§ PROBLEM TO SOLVE
Retype the records below so that each one matches exactly.

§ MATERIAL SHOWN
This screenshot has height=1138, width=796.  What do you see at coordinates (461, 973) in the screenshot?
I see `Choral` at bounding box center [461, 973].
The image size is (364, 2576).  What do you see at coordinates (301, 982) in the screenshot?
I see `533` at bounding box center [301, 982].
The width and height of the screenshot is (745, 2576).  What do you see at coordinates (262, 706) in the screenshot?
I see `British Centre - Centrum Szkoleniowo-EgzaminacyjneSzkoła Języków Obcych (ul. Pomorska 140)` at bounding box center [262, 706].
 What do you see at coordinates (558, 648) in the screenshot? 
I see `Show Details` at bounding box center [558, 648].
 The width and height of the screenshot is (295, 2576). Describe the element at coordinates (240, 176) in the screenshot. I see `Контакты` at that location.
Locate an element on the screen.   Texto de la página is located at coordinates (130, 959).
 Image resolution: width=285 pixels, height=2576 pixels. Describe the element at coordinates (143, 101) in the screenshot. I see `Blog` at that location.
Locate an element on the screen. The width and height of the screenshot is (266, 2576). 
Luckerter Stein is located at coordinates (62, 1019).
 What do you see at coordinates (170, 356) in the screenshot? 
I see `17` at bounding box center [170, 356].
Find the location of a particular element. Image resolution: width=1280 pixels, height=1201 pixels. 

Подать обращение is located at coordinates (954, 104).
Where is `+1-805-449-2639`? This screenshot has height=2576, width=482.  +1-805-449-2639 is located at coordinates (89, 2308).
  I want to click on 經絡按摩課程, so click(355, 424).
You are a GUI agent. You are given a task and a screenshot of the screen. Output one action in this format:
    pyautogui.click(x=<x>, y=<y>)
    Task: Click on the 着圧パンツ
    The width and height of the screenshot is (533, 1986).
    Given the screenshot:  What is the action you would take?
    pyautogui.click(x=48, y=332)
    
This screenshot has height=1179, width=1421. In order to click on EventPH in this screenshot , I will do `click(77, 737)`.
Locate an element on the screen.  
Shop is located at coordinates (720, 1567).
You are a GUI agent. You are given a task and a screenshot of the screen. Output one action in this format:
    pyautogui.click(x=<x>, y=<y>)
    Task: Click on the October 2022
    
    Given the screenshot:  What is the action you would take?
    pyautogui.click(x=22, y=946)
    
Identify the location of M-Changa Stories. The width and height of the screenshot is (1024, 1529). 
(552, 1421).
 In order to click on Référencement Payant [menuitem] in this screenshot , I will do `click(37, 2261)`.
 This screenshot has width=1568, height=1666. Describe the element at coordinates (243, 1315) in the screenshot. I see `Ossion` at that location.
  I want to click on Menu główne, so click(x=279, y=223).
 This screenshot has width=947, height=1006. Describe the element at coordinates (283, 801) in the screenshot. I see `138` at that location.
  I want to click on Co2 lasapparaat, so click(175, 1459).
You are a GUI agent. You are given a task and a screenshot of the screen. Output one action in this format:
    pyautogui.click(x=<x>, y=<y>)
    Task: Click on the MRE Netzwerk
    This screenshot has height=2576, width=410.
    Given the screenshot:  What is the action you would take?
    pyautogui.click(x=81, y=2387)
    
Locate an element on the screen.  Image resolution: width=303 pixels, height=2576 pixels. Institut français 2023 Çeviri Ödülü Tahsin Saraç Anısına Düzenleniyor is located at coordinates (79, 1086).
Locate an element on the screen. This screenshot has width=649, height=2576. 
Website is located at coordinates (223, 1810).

§ OUTPUT OF THE EXERCISE
This screenshot has height=1138, width=796.  What do you see at coordinates (461, 973) in the screenshot?
I see `Choral` at bounding box center [461, 973].
The image size is (364, 2576).  What do you see at coordinates (301, 982) in the screenshot?
I see `533` at bounding box center [301, 982].
The width and height of the screenshot is (745, 2576).  What do you see at coordinates (262, 706) in the screenshot?
I see `British Centre - Centrum Szkoleniowo-EgzaminacyjneSzkoła Języków Obcych (ul. Pomorska 140)` at bounding box center [262, 706].
 What do you see at coordinates (558, 648) in the screenshot? 
I see `Show Details` at bounding box center [558, 648].
 The width and height of the screenshot is (295, 2576). Describe the element at coordinates (240, 176) in the screenshot. I see `Контакты` at that location.
Locate an element on the screen.   Texto de la página is located at coordinates (130, 959).
 Image resolution: width=285 pixels, height=2576 pixels. Describe the element at coordinates (143, 101) in the screenshot. I see `Blog` at that location.
Locate an element on the screen. The width and height of the screenshot is (266, 2576). 
Luckerter Stein is located at coordinates (62, 1019).
 What do you see at coordinates (170, 356) in the screenshot? 
I see `17` at bounding box center [170, 356].
Find the location of a particular element. Image resolution: width=1280 pixels, height=1201 pixels. 

Подать обращение is located at coordinates (954, 104).
Where is `+1-805-449-2639`? This screenshot has height=2576, width=482.  +1-805-449-2639 is located at coordinates (89, 2308).
  I want to click on 經絡按摩課程, so click(355, 424).
You are a GUI agent. You are given a task and a screenshot of the screen. Output one action in this format:
    pyautogui.click(x=<x>, y=<y>)
    Task: Click on the 着圧パンツ
    The width and height of the screenshot is (533, 1986).
    Given the screenshot:  What is the action you would take?
    pyautogui.click(x=48, y=332)
    
This screenshot has height=1179, width=1421. In order to click on EventPH in this screenshot , I will do `click(77, 737)`.
Locate an element on the screen.  
Shop is located at coordinates (720, 1567).
You are a GUI agent. You are given a task and a screenshot of the screen. Output one action in this format:
    pyautogui.click(x=<x>, y=<y>)
    Task: Click on the October 2022
    
    Given the screenshot:  What is the action you would take?
    pyautogui.click(x=22, y=946)
    
Identify the location of M-Changa Stories. The width and height of the screenshot is (1024, 1529). 
(552, 1421).
 In order to click on Référencement Payant [menuitem] in this screenshot , I will do `click(37, 2261)`.
 This screenshot has width=1568, height=1666. Describe the element at coordinates (243, 1315) in the screenshot. I see `Ossion` at that location.
  I want to click on Menu główne, so click(x=279, y=223).
 This screenshot has width=947, height=1006. Describe the element at coordinates (283, 801) in the screenshot. I see `138` at that location.
  I want to click on Co2 lasapparaat, so click(175, 1459).
You are a GUI agent. You are given a task and a screenshot of the screen. Output one action in this format:
    pyautogui.click(x=<x>, y=<y>)
    Task: Click on the MRE Netzwerk
    This screenshot has height=2576, width=410.
    Given the screenshot:  What is the action you would take?
    pyautogui.click(x=81, y=2387)
    
Locate an element on the screen.  Image resolution: width=303 pixels, height=2576 pixels. Institut français 2023 Çeviri Ödülü Tahsin Saraç Anısına Düzenleniyor is located at coordinates (79, 1086).
Locate an element on the screen. This screenshot has width=649, height=2576. 
Website is located at coordinates (223, 1810).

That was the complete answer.